# Tresco under cabinet lighting...



## MMC73 (Aug 31, 2008)

:wallbash:Not sure where to direct this question...as a painting and tile contractor I don't really know alot about electricity...except it hurts...lol.
I had Tresco under cabinet lighting installed in my house all of th lights with the exception of two work. As any enterprising contractor would I picked up a nifty tool to tell if there was power, there is...so why the heck wont the lights turn on under that one cabinet. I understand tha I am probably going to catch a lot of **** for the question just as you most likely would if you asked a stupid question about tile...lol...as long as the BS comes with some type of answer to point me in the right drection...I dont care. Thanks


----------



## SonoranShocker (Oct 28, 2008)

First thing is with the main power on from the wall switch you can check to see if each fixture has its own individual switch, and flip them on/off.

Second, a lot of times the bulbs come pre installed, but bounce out of the socket during shipping. You can try checking the bulbs to make sure they are seated properly, and that they are in good working order to save yourself some money.

Third with the POWER OFF you can open the cover of the non working fixtures, and make sure the connections are good, and correct. (white to white, black to black etc.)
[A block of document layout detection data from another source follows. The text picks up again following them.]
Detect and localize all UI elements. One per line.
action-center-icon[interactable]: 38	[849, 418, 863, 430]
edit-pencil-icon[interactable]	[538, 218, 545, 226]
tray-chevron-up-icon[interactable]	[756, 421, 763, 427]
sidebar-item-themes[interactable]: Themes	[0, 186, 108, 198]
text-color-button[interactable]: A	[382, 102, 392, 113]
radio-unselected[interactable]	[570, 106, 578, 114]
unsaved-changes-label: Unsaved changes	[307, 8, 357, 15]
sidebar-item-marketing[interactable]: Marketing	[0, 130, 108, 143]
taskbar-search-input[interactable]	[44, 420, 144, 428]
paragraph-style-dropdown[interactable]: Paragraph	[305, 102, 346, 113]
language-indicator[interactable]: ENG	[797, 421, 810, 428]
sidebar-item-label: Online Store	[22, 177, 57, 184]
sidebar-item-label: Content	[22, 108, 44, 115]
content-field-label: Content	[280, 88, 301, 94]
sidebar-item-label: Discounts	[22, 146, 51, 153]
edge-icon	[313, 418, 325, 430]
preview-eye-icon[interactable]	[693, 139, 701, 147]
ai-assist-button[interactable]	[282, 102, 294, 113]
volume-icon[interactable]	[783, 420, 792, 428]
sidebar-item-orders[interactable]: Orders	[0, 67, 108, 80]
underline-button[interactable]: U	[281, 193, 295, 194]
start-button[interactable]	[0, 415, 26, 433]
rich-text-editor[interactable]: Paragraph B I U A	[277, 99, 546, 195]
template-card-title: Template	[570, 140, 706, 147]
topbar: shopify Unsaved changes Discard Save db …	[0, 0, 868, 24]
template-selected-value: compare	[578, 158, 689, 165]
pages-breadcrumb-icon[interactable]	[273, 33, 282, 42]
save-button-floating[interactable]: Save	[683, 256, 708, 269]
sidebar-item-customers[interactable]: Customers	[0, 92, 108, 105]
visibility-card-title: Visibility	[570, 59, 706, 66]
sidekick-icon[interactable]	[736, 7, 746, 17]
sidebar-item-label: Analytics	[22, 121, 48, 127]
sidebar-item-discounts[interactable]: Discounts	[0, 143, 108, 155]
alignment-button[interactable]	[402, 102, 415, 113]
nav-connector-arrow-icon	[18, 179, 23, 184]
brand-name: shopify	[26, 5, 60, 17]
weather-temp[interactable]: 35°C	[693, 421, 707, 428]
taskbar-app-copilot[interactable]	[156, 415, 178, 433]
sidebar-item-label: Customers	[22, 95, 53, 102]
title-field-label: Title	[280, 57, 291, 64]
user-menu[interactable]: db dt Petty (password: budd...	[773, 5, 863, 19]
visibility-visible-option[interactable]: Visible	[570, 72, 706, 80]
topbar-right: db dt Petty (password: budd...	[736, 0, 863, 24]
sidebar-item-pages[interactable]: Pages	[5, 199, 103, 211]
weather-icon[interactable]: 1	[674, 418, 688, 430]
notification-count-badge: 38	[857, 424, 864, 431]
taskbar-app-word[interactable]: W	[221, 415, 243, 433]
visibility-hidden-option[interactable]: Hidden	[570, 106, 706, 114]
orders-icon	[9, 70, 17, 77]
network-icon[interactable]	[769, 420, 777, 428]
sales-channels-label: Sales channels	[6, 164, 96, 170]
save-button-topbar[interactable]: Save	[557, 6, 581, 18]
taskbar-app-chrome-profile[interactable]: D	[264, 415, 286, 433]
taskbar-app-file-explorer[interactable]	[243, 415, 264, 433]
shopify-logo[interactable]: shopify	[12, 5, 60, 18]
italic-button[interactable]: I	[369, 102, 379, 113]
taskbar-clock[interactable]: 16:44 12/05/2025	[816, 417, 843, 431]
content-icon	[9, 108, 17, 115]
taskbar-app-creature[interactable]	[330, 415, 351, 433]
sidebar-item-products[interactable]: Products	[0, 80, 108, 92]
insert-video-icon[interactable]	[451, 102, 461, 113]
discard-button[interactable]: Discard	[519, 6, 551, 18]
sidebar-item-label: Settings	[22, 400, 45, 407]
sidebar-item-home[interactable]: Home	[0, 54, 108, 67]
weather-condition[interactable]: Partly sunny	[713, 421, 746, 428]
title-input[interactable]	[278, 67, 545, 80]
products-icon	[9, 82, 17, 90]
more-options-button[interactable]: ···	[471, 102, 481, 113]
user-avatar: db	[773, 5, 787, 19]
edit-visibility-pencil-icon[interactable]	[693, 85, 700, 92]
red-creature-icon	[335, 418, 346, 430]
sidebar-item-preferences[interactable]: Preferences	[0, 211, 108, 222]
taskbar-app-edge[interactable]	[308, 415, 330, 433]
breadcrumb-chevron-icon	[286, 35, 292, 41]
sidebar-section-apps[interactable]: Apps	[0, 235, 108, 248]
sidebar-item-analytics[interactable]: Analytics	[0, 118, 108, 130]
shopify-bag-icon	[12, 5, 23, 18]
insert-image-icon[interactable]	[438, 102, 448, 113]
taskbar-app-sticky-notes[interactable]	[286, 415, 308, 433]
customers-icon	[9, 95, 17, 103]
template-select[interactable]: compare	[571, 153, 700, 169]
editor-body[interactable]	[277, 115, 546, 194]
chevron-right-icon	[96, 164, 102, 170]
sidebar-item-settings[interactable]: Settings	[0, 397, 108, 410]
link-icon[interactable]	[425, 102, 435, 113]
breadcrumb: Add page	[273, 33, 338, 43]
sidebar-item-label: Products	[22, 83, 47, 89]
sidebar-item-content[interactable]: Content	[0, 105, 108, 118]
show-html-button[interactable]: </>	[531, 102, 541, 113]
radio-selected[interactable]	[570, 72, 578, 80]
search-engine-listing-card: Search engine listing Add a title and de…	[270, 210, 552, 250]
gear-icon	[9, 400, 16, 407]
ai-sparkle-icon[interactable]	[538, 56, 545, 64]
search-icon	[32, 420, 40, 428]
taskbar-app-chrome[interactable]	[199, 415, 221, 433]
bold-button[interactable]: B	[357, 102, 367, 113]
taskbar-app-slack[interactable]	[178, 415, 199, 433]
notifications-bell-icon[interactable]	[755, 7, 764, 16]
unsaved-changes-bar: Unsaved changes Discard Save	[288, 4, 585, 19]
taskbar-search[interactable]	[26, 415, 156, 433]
Thats pretty much as far as a DIYer should go in my book. After that call a licensed electrician.:thumbsup:


----------



## MMC73 (Aug 31, 2008)

Tried the above...it would appear that the bulbs are not working...now I feel like an ass.:stupid:
However I am going to pull the chick card and offer up a gracious thank you.


----------



## SonoranShocker (Oct 28, 2008)

Lol, no worries. Glad I could help! :clap:


----------



## TrblShooter (Oct 28, 2008)

Heya MMC
Best way to check something like this..is turn it off...switch out a known working bulb from a different light, turn it on..if it works then just get some new bulbs 
If not see other post lol


----------



## MMC73 (Aug 31, 2008)

TrblShooter said:


> Heya MMC
> Best way to check something like this..is turn it off...switch out a known working bulb from a different light, turn it on..if it works then just get some new bulbs
> If not see other post lol


Well it would appear that "playing" electrician is easy..want to walk me threw the 200amp panel install and the RI I need to accomodate the third story I am planning on building if the rain ever stops?? :whistling


----------